*To do*: A word-for-word copy of the data is what's wanted, with no pictures.

*** Opening of Material supplied ***

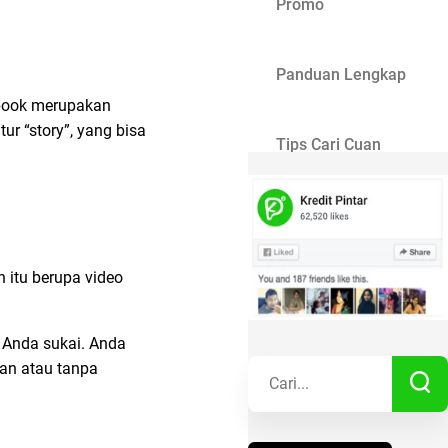
Promo
Panduan Lengkap
ebook merupakan
r “story”, yang bisa
Tips Cari Cuan
Gaya Hidup
 itu berupa video
Kisah Sukses
g Anda sukai. Anda
Lainnya
an atau tanpa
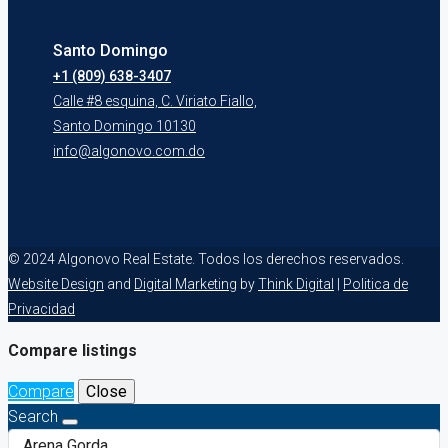
Santo Domingo
+1 (809) 638-3407
Calle #8 esquina, C. Viriato Fiallo,
Santo Domingo 10130
info@algonovo.com.do
© 2024 Algonovo Real Estate. Todos los derechos reservados.
Website Design
and
Digital Marketing
by
Think Digital
|
Politica de
Privacidad
Compare listings
Compare
Close
Search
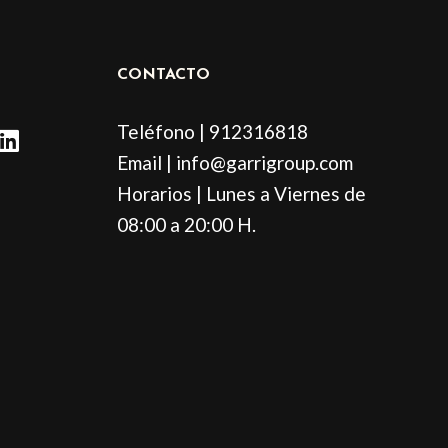
CONTACTO
L
Teléfono | 912316818
i
Email | info@garrigroup.com
n
Horarios | Lunes a Viernes de
k
e
08:00 a 20:00 H.
d
i
n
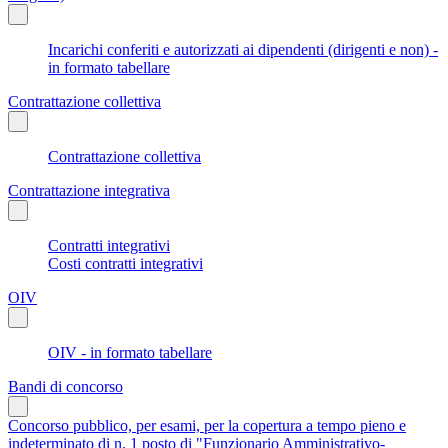
Incarichi conferiti e autorizzati ai dipendenti (dirigenti e non) -
in formato tabellare
Contrattazione collettiva
Contrattazione collettiva
Contrattazione integrativa
Contratti integrativi
Costi contratti integrativi
OIV
OIV - in formato tabellare
Bandi di concorso
Concorso pubblico, per esami, per la copertura a tempo pieno e
indeterminato di n. 1 posto di "Funzionario Amministrativo-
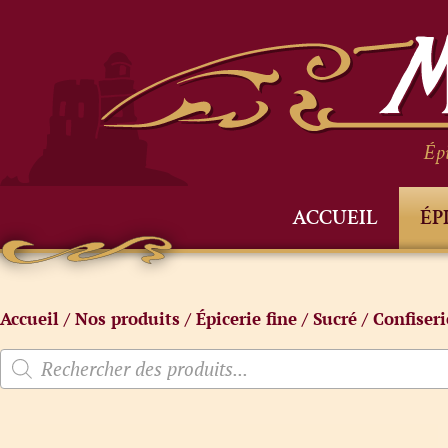
Épi
ACCUEIL
ÉP
Accueil
/
Nos produits
/
Épicerie fine
/
Sucré
/
Confiseri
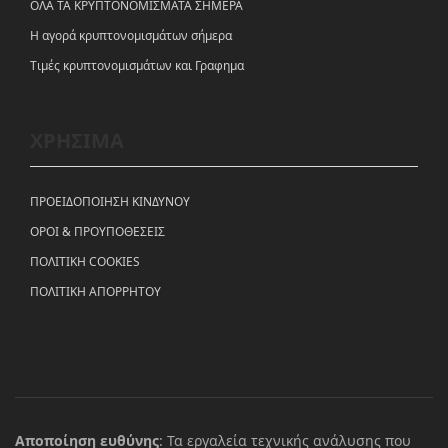
ΟΛΑ ΤΑ ΚΡΥΠΤΟΝΟΜΙΣΜΑΤΑ ΣΗΜΕΡΑ
Η αγορά κρυπτονομισμάτων σήμερα
Tιμές κρυπτονομισμάτων και Γραφημα
ΧΡΗΣΙΜΑ
ΠΡΟΕΙΔΟΠΟΙΗΣΗ ΚΙΝΔΥΝΟΥ
ΟΡΟΙ & ΠΡΟΥΠΟΘΕΣΕΙΣ
ΠΟΛΙΤΙΚΗ COOKIES
ΠΟΛΙΤΙΚΗ ΑΠΟΡΡΗΤΟΥ
Αποποίηση ευθύνης
: Τα εργαλεία τεχνικής ανάλυσης που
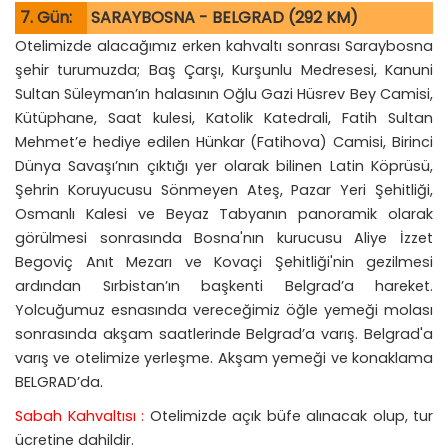
7. Gün:
SARAYBOSNA - BELGRAD (292 KM)
Otelimizde alacağımız erken kahvaltı sonrası Saraybosna
şehir turumuzda; Baş Çarşı, Kurşunlu Medresesi, Kanuni
Sultan Süleyman’ın halasının Oğlu Gazi Hüsrev Bey Camisi,
Kütüphane, Saat kulesi, Katolik Katedrali, Fatih Sultan
Mehmet’e hediye edilen Hünkar (Fatihova) Camisi, Birinci
Dünya Savaşı’nın çıktığı yer olarak bilinen Latin Köprüsü,
Şehrin Koruyucusu Sönmeyen Ateş, Pazar Yeri Şehitliği,
Osmanlı Kalesi ve Beyaz Tabyanın panoramik olarak
görülmesi sonrasında Bosna'nın kurucusu Aliye İzzet
Begoviç Anıt Mezarı ve Kovaçi Şehitliği'nin gezilmesi
ardından Sırbistan’ın başkenti Belgrad’a hareket.
Yolcuğumuz esnasında vereceğimiz öğle yemeği molası
sonrasında akşam saatlerinde Belgrad’a varış. Belgrad'a
varış ve otelimize yerleşme. Akşam yemeği ve konaklama
BELGRAD’da.
Sabah Kahvaltısı :
Otelimizde açık büfe alınacak olup, tur
ücretine dahildir.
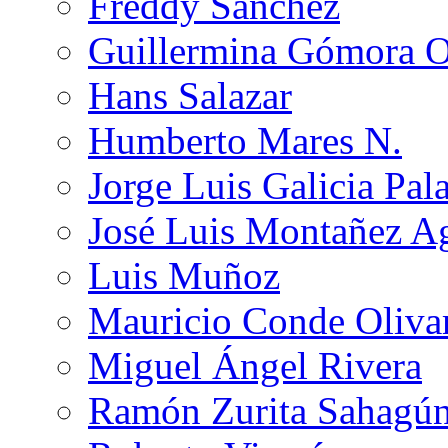
Freddy Sánchez
Guillermina Gómora 
Hans Salazar
Humberto Mares N.
Jorge Luis Galicia Pal
José Luis Montañez Ag
Luis Muñoz
Mauricio Conde Oliva
Miguel Ángel Rivera
Ramón Zurita Sahagú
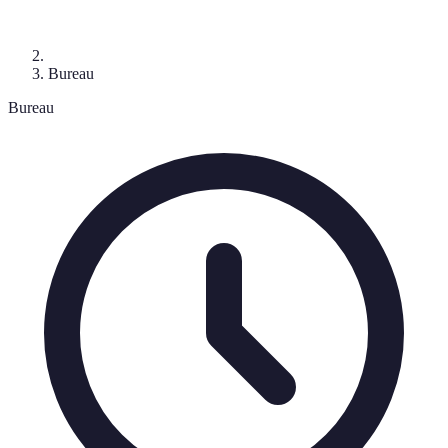
Bureau
Bureau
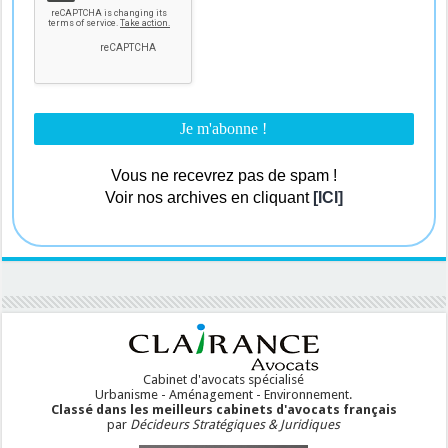
Vous ne recevrez pas de spam !
Voir nos archives en cliquant
[ICI]
Cabinet d'avocats spécialisé
Urbanisme - Aménagement - Environnement.
Classé dans les meilleurs cabinets d'avocats français
par
Décideurs Stratégiques & Juridiques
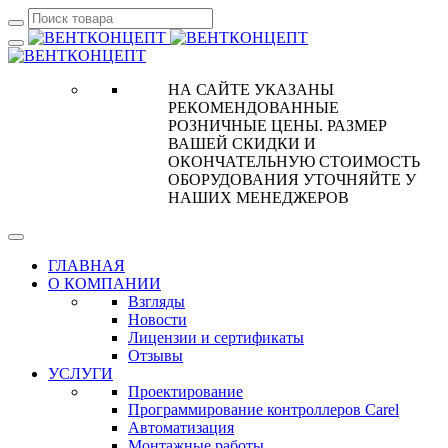
НА САЙТЕ УКАЗАНЫ
РЕКОМЕНДОВАННЫЕ
РОЗНИЧНЫЕ ЦЕНЫ. РАЗМЕР
ВАШЕЙ СКИДКИ И
ОКОНЧАТЕЛЬНУЮ СТОИМОСТЬ
ОБОРУДОВАНИЯ УТОЧНЯЙТЕ У
НАШИХ МЕНЕДЖЕРОВ
ГЛАВНАЯ
О КОМПАНИИ
Взгляды
Новости
Лицензии и сертификаты
Отзывы
УСЛУГИ
Проектирование
Программирование контроллеров Carel
Автоматизация
Монтажные работы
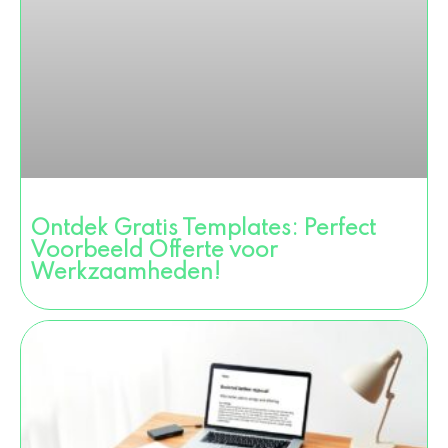
Ontdek Gratis Templates: Perfect
Voorbeeld Offerte voor
Werkzaamheden!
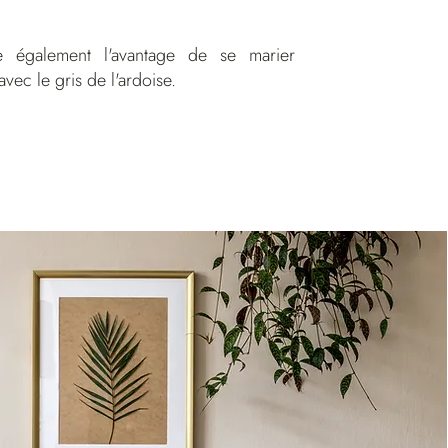
e également l'avantage de se marier
vec le gris de l'ardoise.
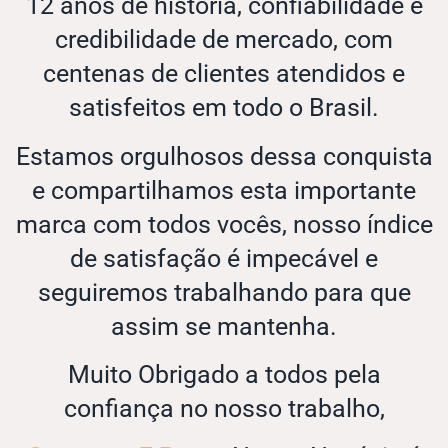
12 anos de história, confiabilidade e
credibilidade de mercado, com
centenas de clientes atendidos e
satisfeitos em todo o Brasil.
Estamos orgulhosos dessa conquista
e compartilhamos esta importante
marca com todos vocês, nosso índice
de satisfação é impecável e
seguiremos trabalhando para que
assim se mantenha.
Muito Obrigado a todos pela
confiança no nosso trabalho,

*** Close of Material supplied ***

*Result of this exercise*:
Promo
Panduan Lengkap
ebook merupakan
r “story”, yang bisa
Tips Cari Cuan
Gaya Hidup
 itu berupa video
Kisah Sukses
g Anda sukai. Anda
Lainnya
an atau tanpa
Santo Domingo
+1 (809) 638-3407
Calle #8 esquina, C. Viriato Fiallo,
Santo Domingo 10130
info@algonovo.com.do
© 2024 Algonovo Real Estate. Todos los derechos reservados.
Website Design
and
Digital Marketing
by
Think Digital
|
Politica de
Privacidad
Compare listings
Compare
Close
Search
CONTACTO
L
Teléfono | 912316818
i
Email | info@garrigroup.com
n
Horarios | Lunes a Viernes de
k
e
08:00 a 20:00 H.
d
i
n
Incarichi conferiti e autorizzati ai dipendenti (dirigenti e non) -
in formato tabellare
Contrattazione collettiva
Contrattazione collettiva
Contrattazione integrativa
Contratti integrativi
Costi contratti integrativi
OIV
OIV - in formato tabellare
Bandi di concorso
Concorso pubblico, per esami, per la copertura a tempo pieno e
indeterminato di n. 1 posto di "Funzionario Amministrativo-
Épi
ACCUEIL
ÉP
Accueil
/
Nos produits
/
Épicerie fine
/
Sucré
/
Confiseri
ΟΛΑ ΤΑ ΚΡΥΠΤΟΝΟΜΙΣΜΑΤΑ ΣΗΜΕΡΑ
Η αγορά κρυπτονομισμάτων σήμερα
Tιμές κρυπτονομισμάτων και Γραφημα
ΧΡΗΣΙΜΑ
ΠΡΟΕΙΔΟΠΟΙΗΣΗ ΚΙΝΔΥΝΟΥ
ΟΡΟΙ & ΠΡΟΥΠΟΘΕΣΕΙΣ
ΠΟΛΙΤΙΚΗ COOKIES
ΠΟΛΙΤΙΚΗ ΑΠΟΡΡΗΤΟΥ
Αποποίηση ευθύνης
: Τα εργαλεία τεχνικής ανάλυσης που
7. Gün:
SARAYBOSNA - BELGRAD (292 KM)
Otelimizde alacağımız erken kahvaltı sonrası Saraybosna
şehir turumuzda; Baş Çarşı, Kurşunlu Medresesi, Kanuni
Sultan Süleyman’ın halasının Oğlu Gazi Hüsrev Bey Camisi,
Kütüphane, Saat kulesi, Katolik Katedrali, Fatih Sultan
Mehmet’e hediye edilen Hünkar (Fatihova) Camisi, Birinci
Dünya Savaşı’nın çıktığı yer olarak bilinen Latin Köprüsü,
Şehrin Koruyucusu Sönmeyen Ateş, Pazar Yeri Şehitliği,
Osmanlı Kalesi ve Beyaz Tabyanın panoramik olarak
görülmesi sonrasında Bosna'nın kurucusu Aliye İzzet
Begoviç Anıt Mezarı ve Kovaçi Şehitliği'nin gezilmesi
ardından Sırbistan’ın başkenti Belgrad’a hareket.
Yolcuğumuz esnasında vereceğimiz öğle yemeği molası
sonrasında akşam saatlerinde Belgrad’a varış. Belgrad'a
varış ve otelimize yerleşme. Akşam yemeği ve konaklama
BELGRAD’da.
Sabah Kahvaltısı :
Otelimizde açık büfe alınacak olup, tur
ücretine dahildir.
Freddy Sánchez
Guillermina Gómora 
Hans Salazar
Humberto Mares N.
Jorge Luis Galicia Pal
José Luis Montañez Ag
Luis Muñoz
Mauricio Conde Oliva
Miguel Ángel Rivera
Ramón Zurita Sahagú
Bureau
Bureau
Vous ne recevrez pas de spam !
Voir nos archives en cliquant
[ICI]
Cabinet d'avocats spécialisé
Urbanisme - Aménagement - Environnement.
Classé dans les meilleurs cabinets d'avocats français
par
Décideurs Stratégiques & Juridiques
НА САЙТЕ УКАЗАНЫ
РЕКОМЕНДОВАННЫЕ
РОЗНИЧНЫЕ ЦЕНЫ. РАЗМЕР
ВАШЕЙ СКИДКИ И
ОКОНЧАТЕЛЬНУЮ СТОИМОСТЬ
ОБОРУДОВАНИЯ УТОЧНЯЙТЕ У
НАШИХ МЕНЕДЖЕРОВ
ГЛАВНАЯ
О КОМПАНИИ
Взгляды
Новости
Лицензии и сертификаты
Отзывы
УСЛУГИ
Проектирование
Программирование контроллеров Carel
Автоматизация
Монтажные работы
Ontdek Gratis Templates: Perfect
Voorbeeld Offerte voor
Werkzaamheden!
e également l'avantage de se marier
vec le gris de l'ardoise.
12 anos de história, confiabilidade e
credibilidade de mercado, com
centenas de clientes atendidos e
satisfeitos em todo o Brasil.
Estamos orgulhosos dessa conquista
e compartilhamos esta importante
marca com todos vocês, nosso índice
de satisfação é impecável e
seguiremos trabalhando para que
assim se mantenha.
Muito Obrigado a todos pela
confiança no nosso trabalho,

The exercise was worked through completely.